WL#6833: Group Replication: Read-set free Certification Module (DBSM Snapshot Isolation)

Affects: Server-5.7   —   Status: Complete

This task implements the conflict detection component:

1. The snapshot version is the full GTID_EXECUTED extracted when the transaction
   starts the commit command. Example:
     GTID_EXECUTED: 8a94f357-aab4-11df-86ab-c80aa9429489:1-4,
                    aaaaaaaa-aaaa-aaaa-aaaa-aaaaaaaaaaaa:1-2
2. For Identifying Stable Transactions
  Proposed Mechanism: Periodic message passing (with time period Ts) between all
  members in the group with the GTID_Executed set. Taking a set_intersection
  for all members would give the set of transactions that have been committed on
  all members.
3. For Garbage Collection
  Periodic purging of certification info based on stable transaction set
  computation on the member. For all transactions in the stable set,
  remove entries from the certification info.
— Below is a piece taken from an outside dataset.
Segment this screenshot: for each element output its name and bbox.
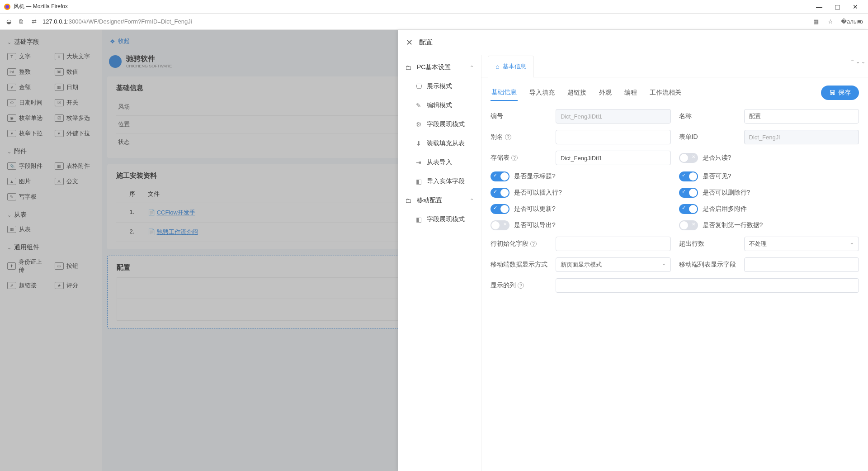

For a transaction T1, the certifier takes T1 snapshot version and T1
write set. Then, for each item on T1 write set, it checks if it
exists in certification info. If it does, certifier compares T1
snapshot version with the version of the transaction that
corresponds to the same write set item (certified before).
If T1 snapshot version is a subset (subset includes equal sets) of
the already existent snapshot version, then it means that T1 was
executed on outdated data. That is, it implies that T1 has not seen
the already certified transaction that modified the same row, hence
T1 must not pass certification. Such transaction is dropped.
Otherwise, it is approved and T1 write set and snapshot version is
added to certification info.
Therefore, the 'first committer wins rule is enforced.


GTID
----
A transaction can be committed with a specified GTID or with a
automatic GTID.
If a GTID is specified, it will be used to identify the transaction.
Otherwise, a GTID with group UUID will be generated to identify the
transaction.
Functional Requirements:
F1. Certify Transactions.
    For any two transactions that change the same item at two different
    sites concurrently, this component shall identify the conflict.
F2. In case of a conflict, first transaction to arrive certification goes for
    commit.
F3. Functionality for users to monitor transactions that are
    successfully/unsuccessfully certified to be supported.
F4. Hash-map for items must be kept collision free.
F5. For optimistic transactions arriving certification, since the Certification
    info is consistent at all members, a transaction which is discarded at one
    member, is also discarded on every other member.
F6. A transaction that is certified unsuccessfully at the originating site shall
    be rolled back.
F7. A transaction that is certified unsuccessfully at a remote site shall be
    discarded.
F8. Transactions added to Certification info (Certified hash-map) must commit.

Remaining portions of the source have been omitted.